Roman Catholic diocese in Bangka Belitung Islands, Indonesia

The Roman Catholic Diocese of Pangkal-Pinang (Pangkalpinangen(sis)) is a diocese in the ecclesiastical province of the metropolitan Archdiocese of Palembang on Bangka Belitung Islands in Indonesia, yet depends on the missionary Congregation for the Evangelization of Peoples.

Its cathedral episcopal see is Katedral Santo Yosep, dedicated to Saint Joseph, in the city of Pangkal-Pinang, on Bangka Island.

== History ==
- 27 December 1923: Established as the Apostolic Prefecture of Bangka e Biliton, on territory split off from the Apostolic Prefecture of Sumatra
- 8 February 1951: Promoted and renamed after its see as the Apostolic Vicariate of Pangkal-Pinang
- 3 January 1961: Promoted as Diocese of Pangkal-Pinang

== Statistics ==
As per 2018, it pastorally served 55,421 Catholics (1.6% of 3,495,000 total) on 27,021 km^{2} in 17 parishes, 2 missions, with 77 priests (56 diocesan, 21 religious), 111 lay religious (27 brothers, 84 sisters), and 26 seminarians.

== Ordinaries ==
(all Roman Rite, so far members of missionary congregations)
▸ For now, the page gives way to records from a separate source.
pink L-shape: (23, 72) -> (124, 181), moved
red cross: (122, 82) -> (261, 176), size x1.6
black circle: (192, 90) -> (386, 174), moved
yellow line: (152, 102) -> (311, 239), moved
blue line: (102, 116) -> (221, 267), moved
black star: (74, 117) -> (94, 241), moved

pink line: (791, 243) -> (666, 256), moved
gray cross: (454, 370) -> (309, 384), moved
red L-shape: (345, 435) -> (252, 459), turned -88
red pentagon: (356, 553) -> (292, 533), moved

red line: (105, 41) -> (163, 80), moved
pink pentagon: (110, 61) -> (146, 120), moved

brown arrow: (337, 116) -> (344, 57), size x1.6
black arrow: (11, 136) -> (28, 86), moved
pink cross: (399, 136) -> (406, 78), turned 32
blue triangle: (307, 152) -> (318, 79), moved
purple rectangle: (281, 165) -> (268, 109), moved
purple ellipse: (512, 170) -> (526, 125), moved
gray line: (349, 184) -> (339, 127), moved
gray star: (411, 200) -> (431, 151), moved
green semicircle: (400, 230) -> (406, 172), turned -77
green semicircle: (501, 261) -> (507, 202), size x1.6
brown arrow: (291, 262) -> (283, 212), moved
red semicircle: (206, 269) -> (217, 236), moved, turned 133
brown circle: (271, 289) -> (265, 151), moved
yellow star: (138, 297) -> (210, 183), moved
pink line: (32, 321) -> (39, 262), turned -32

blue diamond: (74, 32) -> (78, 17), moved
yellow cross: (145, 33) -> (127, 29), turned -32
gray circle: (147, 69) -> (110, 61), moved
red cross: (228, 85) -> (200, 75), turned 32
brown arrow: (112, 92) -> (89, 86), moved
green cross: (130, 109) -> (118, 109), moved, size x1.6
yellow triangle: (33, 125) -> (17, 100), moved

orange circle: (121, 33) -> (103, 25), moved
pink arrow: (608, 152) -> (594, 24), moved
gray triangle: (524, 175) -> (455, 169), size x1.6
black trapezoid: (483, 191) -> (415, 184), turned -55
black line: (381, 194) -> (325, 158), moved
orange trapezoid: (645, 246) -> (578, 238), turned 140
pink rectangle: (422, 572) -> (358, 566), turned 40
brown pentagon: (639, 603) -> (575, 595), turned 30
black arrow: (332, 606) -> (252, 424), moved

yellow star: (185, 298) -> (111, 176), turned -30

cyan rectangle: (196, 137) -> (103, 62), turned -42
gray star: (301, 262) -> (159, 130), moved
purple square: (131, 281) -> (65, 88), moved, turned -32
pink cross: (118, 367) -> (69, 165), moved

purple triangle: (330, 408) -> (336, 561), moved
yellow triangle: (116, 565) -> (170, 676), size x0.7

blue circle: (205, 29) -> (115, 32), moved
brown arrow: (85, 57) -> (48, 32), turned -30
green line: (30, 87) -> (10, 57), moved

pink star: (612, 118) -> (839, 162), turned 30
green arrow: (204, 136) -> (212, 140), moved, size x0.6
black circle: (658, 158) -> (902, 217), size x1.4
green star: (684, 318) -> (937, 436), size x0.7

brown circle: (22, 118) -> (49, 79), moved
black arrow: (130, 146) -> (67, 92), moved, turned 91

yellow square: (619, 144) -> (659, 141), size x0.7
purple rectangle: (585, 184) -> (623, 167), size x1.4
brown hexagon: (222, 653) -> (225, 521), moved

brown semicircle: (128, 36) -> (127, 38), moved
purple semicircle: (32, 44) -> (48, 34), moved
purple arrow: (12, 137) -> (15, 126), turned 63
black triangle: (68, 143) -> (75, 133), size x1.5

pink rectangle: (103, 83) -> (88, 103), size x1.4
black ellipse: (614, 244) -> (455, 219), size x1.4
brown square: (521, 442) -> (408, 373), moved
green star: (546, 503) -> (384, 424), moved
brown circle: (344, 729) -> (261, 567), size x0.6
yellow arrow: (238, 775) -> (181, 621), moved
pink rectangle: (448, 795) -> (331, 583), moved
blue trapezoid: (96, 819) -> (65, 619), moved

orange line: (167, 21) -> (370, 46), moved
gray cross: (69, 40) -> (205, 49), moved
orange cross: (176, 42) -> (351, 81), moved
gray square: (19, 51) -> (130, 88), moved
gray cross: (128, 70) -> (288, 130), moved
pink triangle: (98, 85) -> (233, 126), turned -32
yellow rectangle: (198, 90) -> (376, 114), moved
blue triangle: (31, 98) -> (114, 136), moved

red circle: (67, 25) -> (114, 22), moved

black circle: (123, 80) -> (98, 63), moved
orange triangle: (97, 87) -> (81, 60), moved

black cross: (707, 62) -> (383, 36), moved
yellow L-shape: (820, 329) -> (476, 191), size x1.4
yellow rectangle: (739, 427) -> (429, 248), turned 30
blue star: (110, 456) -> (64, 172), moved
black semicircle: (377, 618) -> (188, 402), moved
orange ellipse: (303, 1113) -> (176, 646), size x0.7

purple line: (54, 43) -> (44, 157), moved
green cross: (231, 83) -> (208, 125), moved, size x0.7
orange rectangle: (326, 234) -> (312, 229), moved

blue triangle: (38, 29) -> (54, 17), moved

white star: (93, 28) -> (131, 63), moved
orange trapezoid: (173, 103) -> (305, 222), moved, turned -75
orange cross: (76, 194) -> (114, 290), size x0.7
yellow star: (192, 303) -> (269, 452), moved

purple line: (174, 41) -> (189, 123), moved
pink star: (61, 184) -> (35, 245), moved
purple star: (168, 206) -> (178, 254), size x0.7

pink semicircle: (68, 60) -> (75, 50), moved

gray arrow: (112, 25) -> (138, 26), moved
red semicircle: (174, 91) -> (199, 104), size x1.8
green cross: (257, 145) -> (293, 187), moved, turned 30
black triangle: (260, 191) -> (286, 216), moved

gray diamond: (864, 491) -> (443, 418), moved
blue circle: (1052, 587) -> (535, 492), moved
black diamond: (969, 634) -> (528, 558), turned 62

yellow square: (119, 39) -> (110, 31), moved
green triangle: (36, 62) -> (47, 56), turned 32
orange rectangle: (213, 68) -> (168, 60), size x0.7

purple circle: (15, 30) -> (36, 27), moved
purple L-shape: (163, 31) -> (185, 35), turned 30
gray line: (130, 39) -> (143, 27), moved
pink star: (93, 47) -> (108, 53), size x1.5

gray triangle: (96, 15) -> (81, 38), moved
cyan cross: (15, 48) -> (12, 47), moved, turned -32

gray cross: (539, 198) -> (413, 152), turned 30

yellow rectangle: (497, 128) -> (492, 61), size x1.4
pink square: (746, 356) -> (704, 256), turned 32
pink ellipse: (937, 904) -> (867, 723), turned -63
- Apostolic Prefects of Bangka e Biliton
- Mgr Teodosio Herckenrath, Picpus Fathers, SS.CC. born Netherlands, the colonial homeland) (18 January 1924 – death 1928)
- Mgr Vito Bouma, SS.CC. (born Netherlands) (29 May 1928 – 1945)
- Mgr Van Soest, SS.CC. (born Netherlands) (1946-1951) as Apostolic Administrator vicar Apostolic Prefects of Bangka, Belitung and Riau

- Apostolic Vicar of Pangkal-Pinang
- Nicolas Pierre van der Westen, SS.CC. (born Netherlands) (8 February 1951 – 3 January 1961 see below), Titular Bishop of Bladia (1951.02.08 – 1961.01.03)

- Suffragan Bishops of Pangkal-Pinang
- Nicolas Pierre van der Westen, SS.CC. (see above 3 January 1961 – retired 11 November 1978), died 1982
- Mgr Rolf Reichenbach, SS.CC. (born in Cologne, in 1931, death in 2004) 1979-1987 as Apostolic Administrator of Diocese of Pangkalpinang
- Mgr Hilarius Moa Nurak, Divine Word Missionaries (S.V.D.) (born Indonesia) (30 March 1987 – death 29 April 2016)
- Mgr Yohanes Harun Yuwono Pr. (29 April 2016 – 28 June 2017) as Apostolic Administrator of Diocese of Pangkalpinang
- Mgr Adrianus Sunarko, O.F.M. (born Papua) (28 June 2017 - ...), no previous prelature.